The Sincerest Form of Flattery

Originally built in the 17th century as a seminary school for the orphan children of sailors (on property belonging to the institution responsible for the Spanish Inquisition), The Palacio de San Telmo is now Andalucía's presidential palace. Over the years, it was a number of things, including the private residence of the Dukes of Montpensier beginning in 1849. It's an impressive example of Sevilla's Baroque architecture and I find it fascinating — although, interestingly, I never found Baroque architecture fascinating when I was forced to study it for my art degree.
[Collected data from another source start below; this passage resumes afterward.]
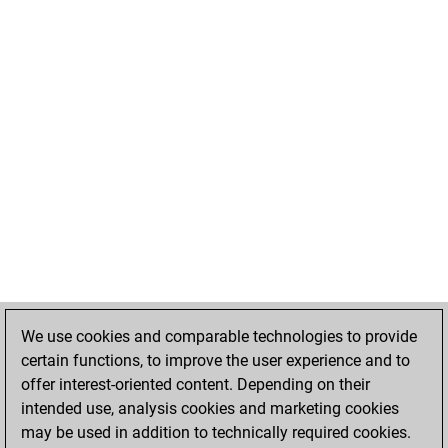
We use cookies and comparable technologies to provide
certain functions, to improve the user experience and to
offer interest-oriented content. Depending on their
intended use, analysis cookies and marketing cookies
may be used in addition to technically required cookies.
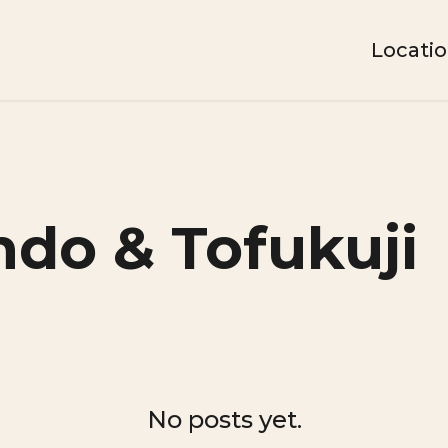
Locati
do & Tofukuji
No posts yet.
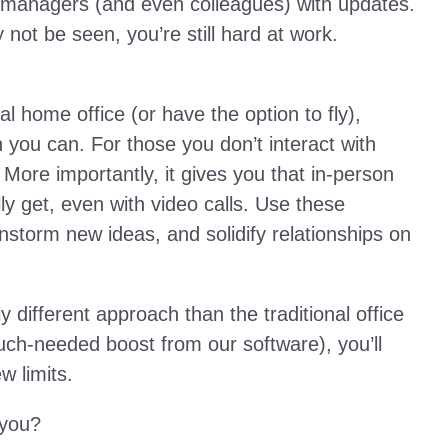
il managers (and even colleagues) with updates.
not be seen, you’re still hard at work.
l home office (or have the option to fly),
 you can. For those you don’t interact with
 More importantly, it gives you that in-person
ly get, even with video calls. Use these
instorm new ideas, and solidify relationships on
y different approach than the traditional office
uch-needed boost from our software), you’ll
w limits.
 you?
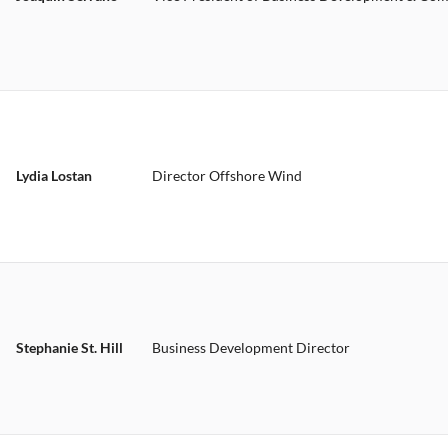
Lydia Lostan
Director Offshore Wind
Stephanie St. Hill
Business Development Director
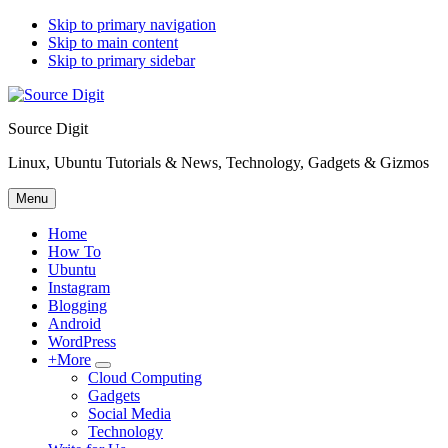
Skip to primary navigation
Skip to main content
Skip to primary sidebar
Source Digit
Linux, Ubuntu Tutorials & News, Technology, Gadgets & Gizmos
Menu
Home
How To
Ubuntu
Instagram
Blogging
Android
WordPress
+More
Submenu
Cloud Computing
Gadgets
Social Media
Technology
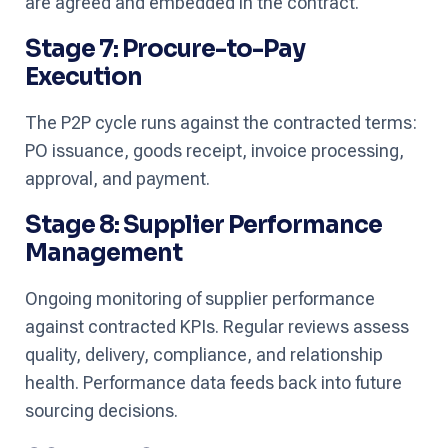
are agreed and embedded in the contract.
Stage 7: Procure-to-Pay
Execution
The P2P cycle runs against the contracted terms:
PO issuance, goods receipt, invoice processing,
approval, and payment.
Stage 8: Supplier Performance
Management
Ongoing monitoring of supplier performance
against contracted KPIs. Regular reviews assess
quality, delivery, compliance, and relationship
health. Performance data feeds back into future
sourcing decisions.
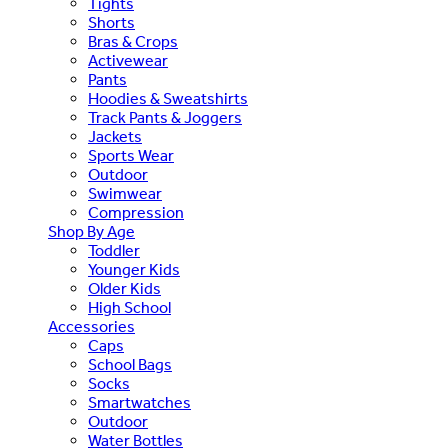
Tights
Shorts
Bras & Crops
Activewear
Pants
Hoodies & Sweatshirts
Track Pants & Joggers
Jackets
Sports Wear
Outdoor
Swimwear
Compression
Shop By Age
Toddler
Younger Kids
Older Kids
High School
Accessories
Caps
School Bags
Socks
Smartwatches
Outdoor
Water Bottles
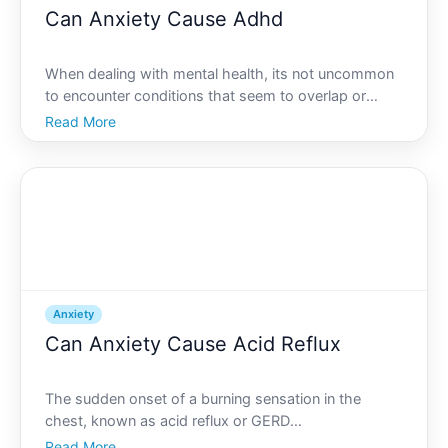
Can Anxiety Cause Adhd
When dealing with mental health, its not uncommon
to encounter conditions that seem to overlap or
interact in complex ways. Among these conditions,
Read More
anxiety and Attention Deficit Hyperactivity Disorder
ADHD often stand out due to their prevalence and,
somet
Anxiety
Can Anxiety Cause Acid Reflux
The sudden onset of a burning sensation in the
chest, known as acid reflux or GERD
Gastroesophageal Reflux Disease, can catch anyone
Read More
If I'd only known.

GRAND AND MINI PALACIOS DE SAN TELMO, WITH THE THREE WISE MEN OUT FRONT.

But this is not the story of the Palacio de San Telmo, this is the story of the Second Palacio de San Telmo. As I've mentioned in recent weeks, there are Nativity Scenes (Belénes) all over town right now. Of course, the convent/church around the corner, Santa Rosalía, has a very popular Belén. It's visited by school groups, tourists, and locals every day.
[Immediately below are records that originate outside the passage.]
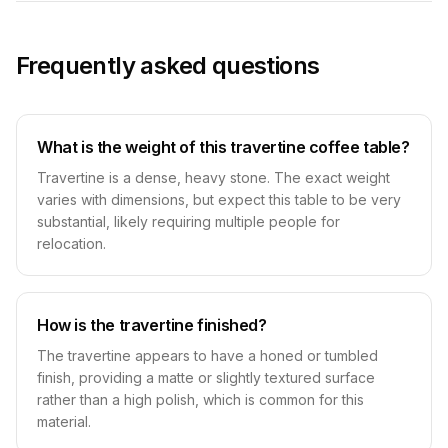
Frequently asked questions
What is the weight of this travertine coffee table?
Travertine is a dense, heavy stone. The exact weight
varies with dimensions, but expect this table to be very
substantial, likely requiring multiple people for
relocation.
How is the travertine finished?
The travertine appears to have a honed or tumbled
finish, providing a matte or slightly textured surface
rather than a high polish, which is common for this
material.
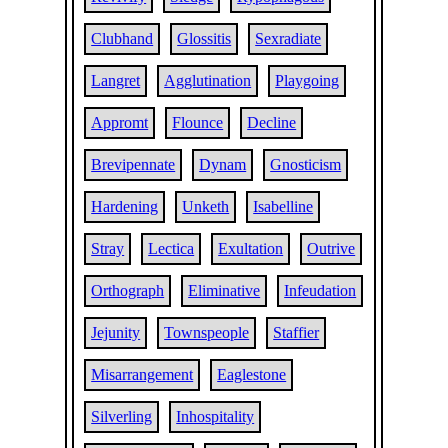
Clubhand
Glossitis
Sexradiate
Langret
Agglutination
Playgoing
Appromt
Flounce
Decline
Brevipennate
Dynam
Gnosticism
Hardening
Unketh
Isabelline
Stray
Lectica
Exultation
Outrive
Orthograph
Eliminative
Infeudation
Jejunity
Townspeople
Staffier
Misarrangement
Eaglestone
Silverling
Inhospitality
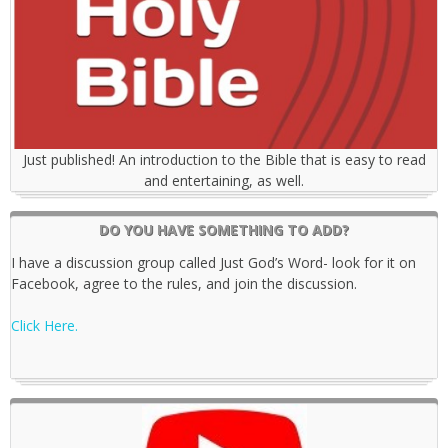
Just published! An introduction to the Bible that is easy to read
and entertaining, as well.
DO YOU HAVE SOMETHING TO ADD?
I have a discussion group called Just God’s Word- look for it on
Facebook, agree to the rules, and join the discussion.
Click Here.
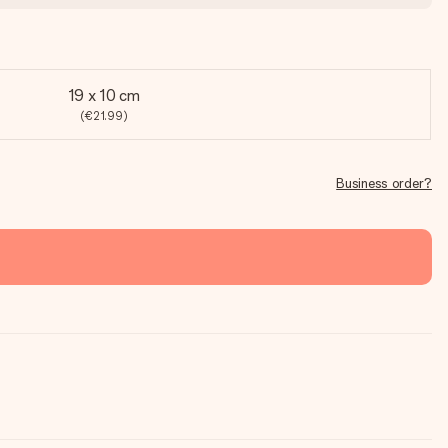
19 x 10 cm
(€21.99)
Business order?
APPARENTLY, THIS IS REALLY WHERE IT ALL BEGAN.
IF YOU LOOK CLOSELY, YOU MIGHT BE ABLE TO SPOT THE ARCHANGEL GABRIEL.

I went around the corner after breakfast today to check out Santa Rosalía's Belén and I was delighted to find that it includes a reproduction of the Palacio de San Telmo and another building known as the Costurero de la Reina (The Queen's Sewing Box), which was built in 1893 as the guard house/garden retreat for the Palacio de San Telmo.
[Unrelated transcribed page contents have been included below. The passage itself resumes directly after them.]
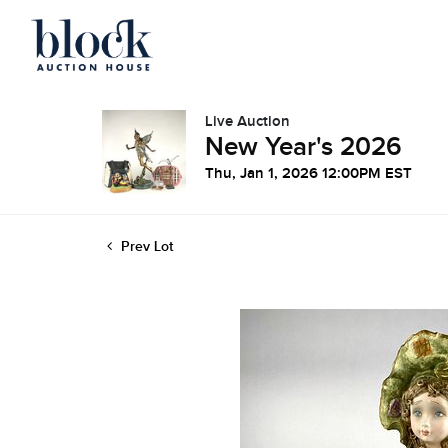
Live Auction
New Year's 2026
Thu, Jan 1, 2026 12:00PM EST
Prev Lot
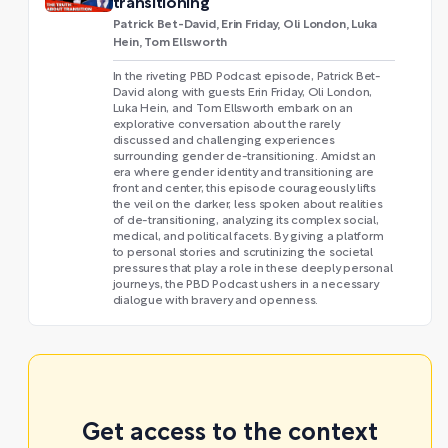
transitioning
Patrick Bet-David, Erin Friday, Oli London, Luka
Hein, Tom Ellsworth
In the riveting PBD Podcast episode, Patrick Bet-
David along with guests Erin Friday, Oli London,
Luka Hein, and Tom Ellsworth embark on an
explorative conversation about the rarely
discussed and challenging experiences
surrounding gender de-transitioning. Amidst an
era where gender identity and transitioning are
front and center, this episode courageously lifts
the veil on the darker, less spoken about realities
of de-transitioning, analyzing its complex social,
medical, and political facets. By giving a platform
to personal stories and scrutinizing the societal
pressures that play a role in these deeply personal
journeys, the PBD Podcast ushers in a necessary
dialogue with bravery and openness.
Get access to the context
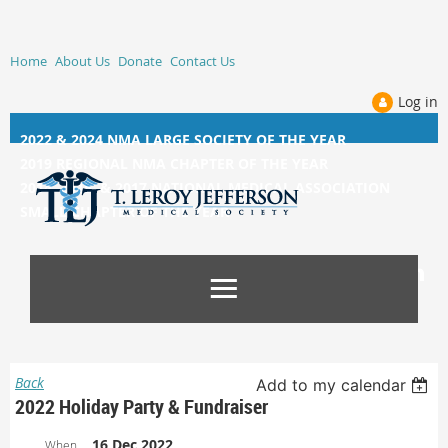
Home
About Us
Donate
Contact Us
Log in
2022 & 2024 NMA LARGE SOCIETY OF THE YEAR
2019 REGIONAL NMA CHAPTER OF THE YEAR
2014, 2015, &
2017 NATIONAL MEDICAL ASSOCIATION
SMALL CHAPTER OF THE YEAR
Back
Add to my calendar
2022 Holiday Party & Fundraiser
16 Dec 2022
When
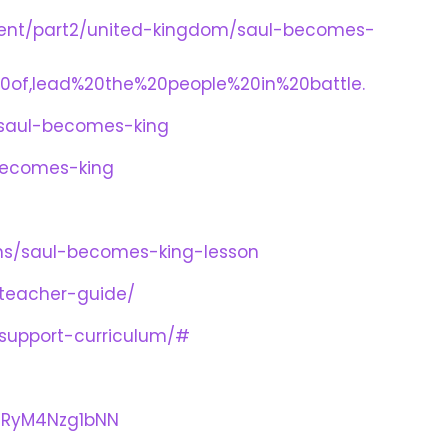
ament/part2/united-kingdom/saul-becomes-
20of,lead%20the%20people%20in%20battle.
n-saul-becomes-king
becomes-king
lans/saul-becomes-king-lesson
-teacher-guide/
-support-curriculum/#
nRyM4Nzg1bNN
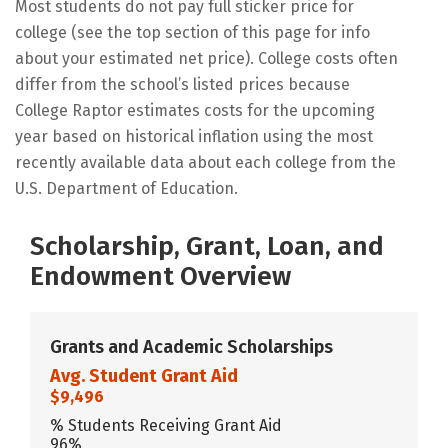
Most students do not pay full sticker price for
college (see the top section of this page for info
about your estimated net price). College costs often
differ from the school’s listed prices because
College Raptor estimates costs for the upcoming
year based on historical inflation using the most
recently available data about each college from the
U.S. Department of Education.
Scholarship, Grant, Loan, and
Endowment Overview
Grants and Academic Scholarships
Avg. Student Grant Aid
$9,496
% Students Receiving Grant Aid
96%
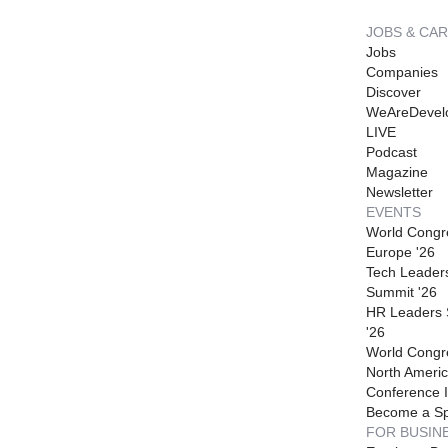
JOBS & CA
Jobs
Companies
Discover
WeAreDevel
LIVE
Podcast
Magazine
Newsletter
EVENTS
World Congr
Europe '26
Tech Leader
Summit '26
HR Leaders
'26
World Congr
North Americ
Conference I
Become a S
FOR BUSIN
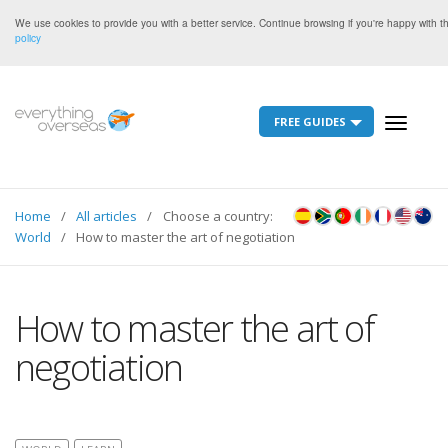
We use cookies to provide you with a better service. Continue browsing if you're happy with 
policy
FREE GUIDES
Toggle
navigati
Home
All articles
Choose a country:
World
How to master the art of negotiation
How to master the art of
negotiation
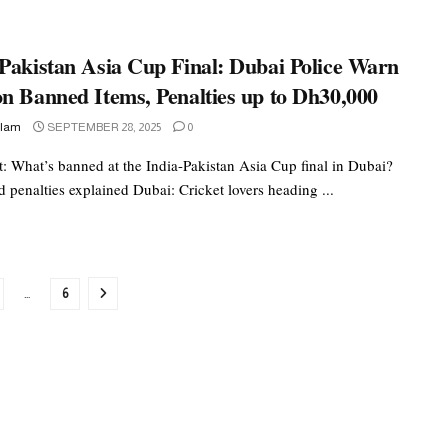
-Pakistan Asia Cup Final: Dubai Police Warn
on Banned Items, Penalties up to Dh30,000
slam
SEPTEMBER 28, 2025
0
rt: What’s banned at the India-Pakistan Asia Cup final in Dubai?
 penalties explained Dubai: Cricket lovers heading ...
…
6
THE QUEEN'S SEWING BOX (BECAUSE IT LOOKS LIKE A SEWING BOX, I'M TOLD). 

As with so many of the other Belénes I've seen around town, I was struck with awe when I saw the level of detail, the workmanship, and the loving attention. Even better I arrived just as a group of noisy tourists was leaving and I left just as a group of noisy teens arrived. Someone was watching over me. (I think it was the volunteer who was guarding the place.)

20 comments:

  1. What detail! I had to compare the two pictures (real and miniature) several times just to get the full effect of the model. Thanks for sharing it! On your previous post, San Geraldo looks great! Best wishes to you both.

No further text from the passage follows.